*** Opening DATASET RECORDS ***

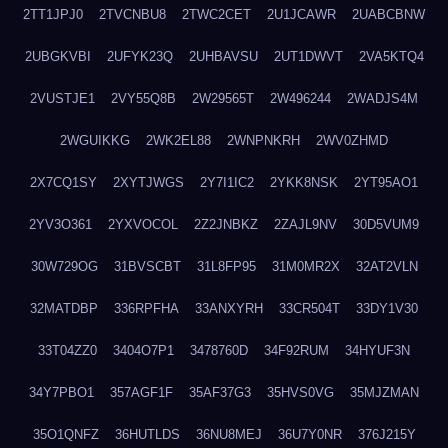
2TT1JPJ0
2TVCNBU8
2TWC2CET
2U1JCAWR
2UABCBNW
2UBGKVBI
2UFYK23Q
2UHBAVSU
2UT1DWVT
2VA5KTQ4
2VUSTJE1
2VY55Q8B
2W29565T
2W496244
2WADJS4M
2WGUIKKG
2WK2EL88
2WNPNKRH
2WV0ZHMD
2X7CQ1SY
2XYTJWGS
2Y7I1IC2
2YKK8NSK
2YT95AO1
2YV3O361
2YXVOCOL
2Z2JNBKZ
2ZAJL9NV
30D5VUM9
30W729OG
31BVSCBT
31L8FP95
31M0MR2X
32AT2VLN
32MATDBP
336RPFHA
33ANXYRH
33CR504T
33DY1V30
33T04ZZ0
3404O7P1
3478760D
34F92RUM
34HYUF3N
34Y7PBO1
357AGF1F
35AF37G3
35HVS0VG
35MJZMAN
35O1QNFZ
36HUTLDS
36NU8MEJ
36U7Y0NR
376J215Y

*** Closing DATASET RECORDS ***

* [PROBLEM TO WORK ON] What is needed is a verbatim copy of every entry, with the pictures omitted.

* [WRITTEN SOLUTION]
2TT1JPJ0
2TVCNBU8
2TWC2CET
2U1JCAWR
2UABCBNW
2UBGKVBI
2UFYK23Q
2UHBAVSU
2UT1DWVT
2VA5KTQ4
2VUSTJE1
2VY55Q8B
2W29565T
2W496244
2WADJS4M
2WGUIKKG
2WK2EL88
2WNPNKRH
2WV0ZHMD
2X7CQ1SY
2XYTJWGS
2Y7I1IC2
2YKK8NSK
2YT95AO1
2YV3O361
2YXVOCOL
2Z2JNBKZ
2ZAJL9NV
30D5VUM9
30W729OG
31BVSCBT
31L8FP95
31M0MR2X
32AT2VLN
32MATDBP
336RPFHA
33ANXYRH
33CR504T
33DY1V30
33T04ZZ0
3404O7P1
3478760D
34F92RUM
34HYUF3N
34Y7PBO1
357AGF1F
35AF37G3
35HVS0VG
35MJZMAN
35O1QNFZ
36HUTLDS
36NU8MEJ
36U7Y0NR
376J215Y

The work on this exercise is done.